A negative feedback signaling network underlies oncogene-induced senescence

Speaker: 賴曉菁                                                    Date:14:10~15:00, April 18, 2007

Commentator: 楊倍昌 老師                                 Place: Room: 601

Cellular senescence is an irreversible cell-cycle arrest. Senescent cells stop synthesizing DNA and lost their capacity to divide. Another feature of senescent cell is the increased activity of the senescence-associated β-galactosidase (SA-β-gal), which is used to detect senescent cells. Ras can induce cellular senescence and may limit tumor development in some benign lesions. In this study, the authors found that in human fibroblast, the deficiency of Ras GTPase activating protein, NF-1, can induce cellular senescence, but in mouse embryonic fibroblast, NF1-deficiency did not induce senescence and the cells became immortalized. Both human and mouse fibroblast cells contain the normal p53 response; indicating that the same genetic event can trigger dramatically different biological responses in different cells. NF-1 deficiency caused the rapid decrease of the activity of Ras and its effectors, and overexpression of activated Raf can induce the same phenomenon, indicating that NF1 deficiency, Raf and Ras induce a global negative feedback signaling pathway.
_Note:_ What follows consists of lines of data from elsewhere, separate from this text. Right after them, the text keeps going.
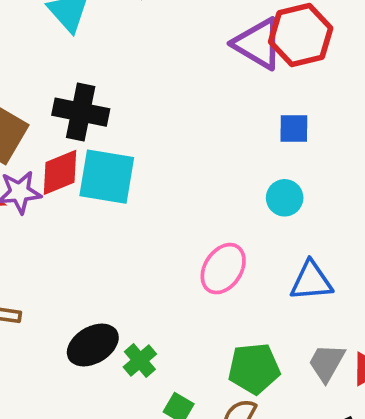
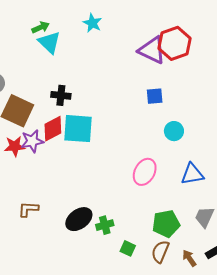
black cross: (81, 112) -> (61, 95), size x0.7
blue square: (294, 128) -> (155, 96), moved
green cross: (140, 360) -> (105, 225), turned 30

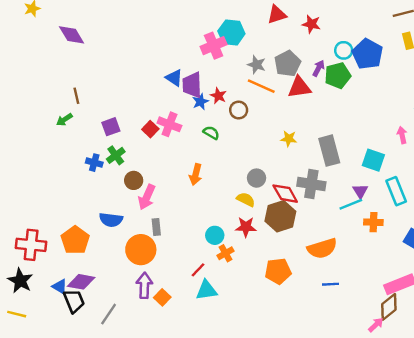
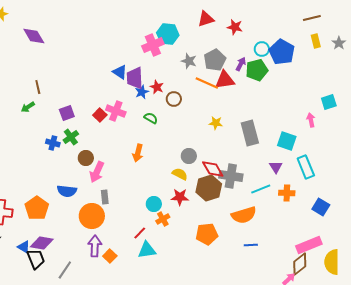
orange line: (261, 86) -> (207, 83), moved
gray cross: (311, 184) -> (231, 176), moved
cyan line: (351, 204) -> (261, 189), moved

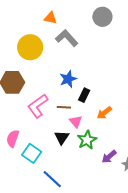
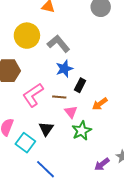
gray L-shape: (67, 38) -> (58, 44), moved
black triangle: (62, 137) -> (46, 129), moved
purple arrow: (109, 157) -> (102, 164), moved

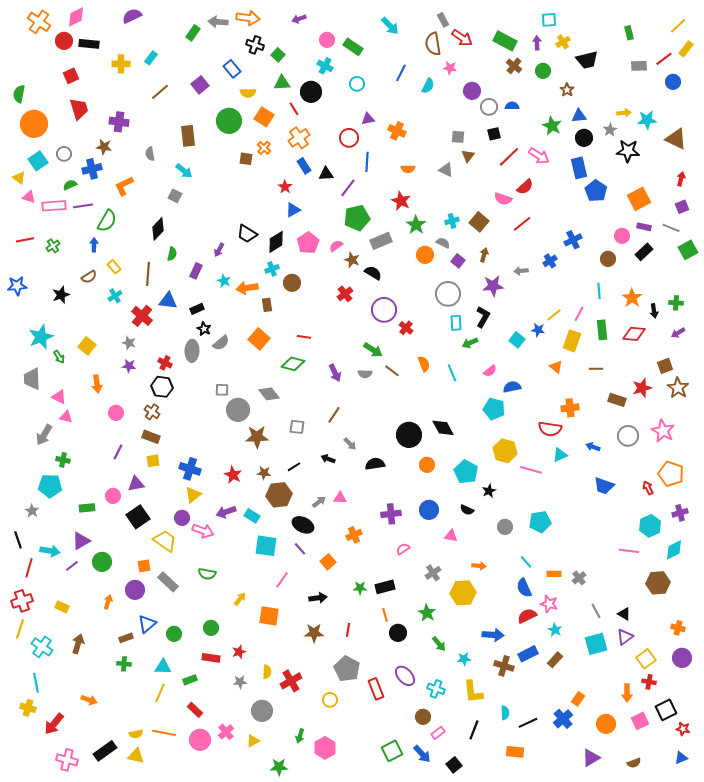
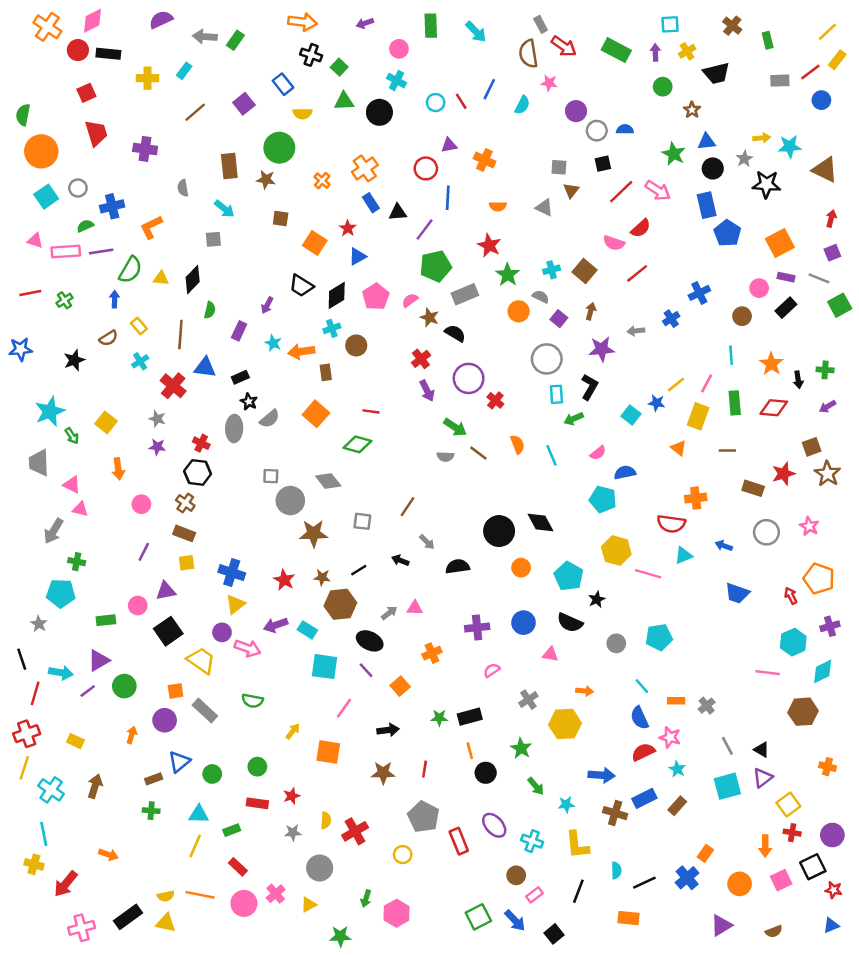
gray arrow: (218, 22) -> (205, 37), moved
green rectangle: (353, 47) -> (431, 26), moved, turned 54
brown cross: (514, 66) -> (732, 26), moved
red line: (294, 109) -> (461, 101), moved
orange square: (264, 117) -> (315, 243), moved
brown star: (104, 147) -> (266, 179), moved
brown square: (246, 159) -> (281, 219), moved
yellow triangle: (19, 178) -> (161, 278), moved, turned -32
gray square: (175, 196) -> (213, 239), turned -32
purple arrow: (335, 373) -> (427, 391), moved
pink star: (663, 431) -> (809, 526), size x0.7
black semicircle: (467, 510) -> (570, 623), size x1.5
purple circle: (682, 658) -> (832, 835), moved
pink cross: (67, 760) -> (82, 928), turned -30

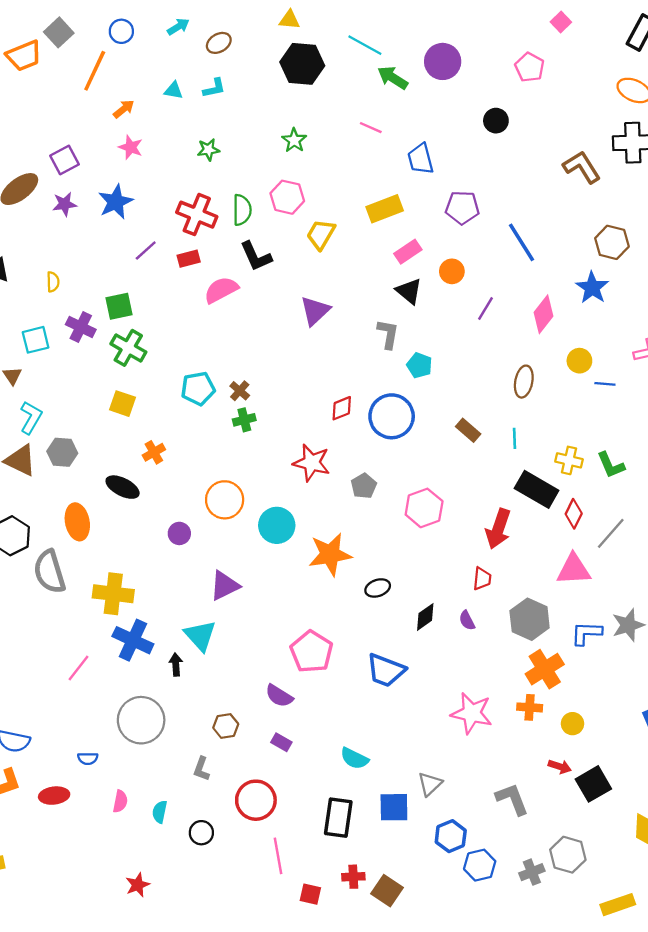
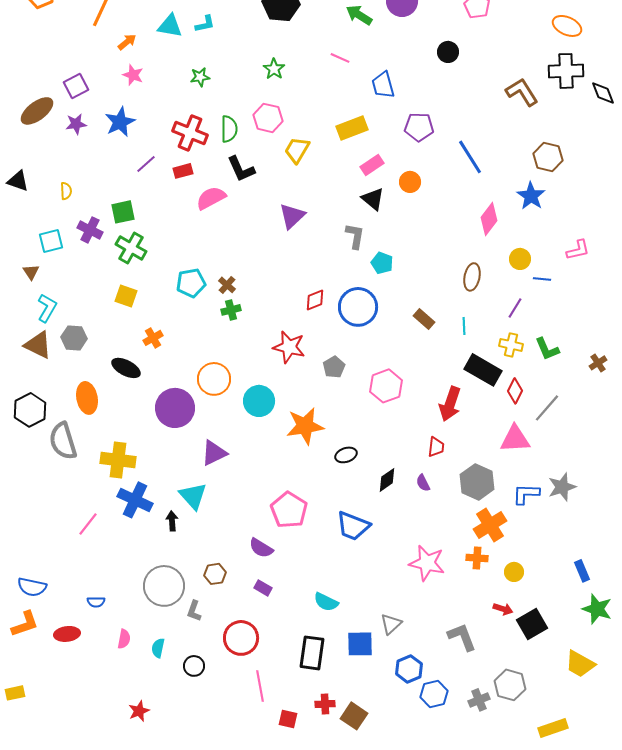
cyan triangle: (174, 90) -> (170, 26), size x1.5
purple line: (486, 308) -> (515, 308), moved
purple circle: (179, 533) -> (175, 408), size x2.0
gray circle: (141, 720) -> (164, 586), moved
Furthermore, some proteins known to suppress Ras, like Sprouty and RasGAPgenes, were upregulated when Raf was activated. These genes may partial involved the feedback signaling pathway. All together, while Ras was aberrantly activated, a negative feedback signaling network was induced to suppress oncogenic signal and to trigger cellular senescence.

References:

1.      Courtois-Cox S., Genther Wiliams SM, Reczek EE., Jounson BW., McGilicuddy LT, Johannessen CM, Hollstein PE, MacCollin M, Cichowski, K. (2006). A negative feedback signaling network underlies oncogene-induces senescence. Cancer Cell 10. 459-472.

2.      Schmitt CA. (2007). Cellular senescence and cancer treatment. Biochim Biophys Acta 1775. 5-20.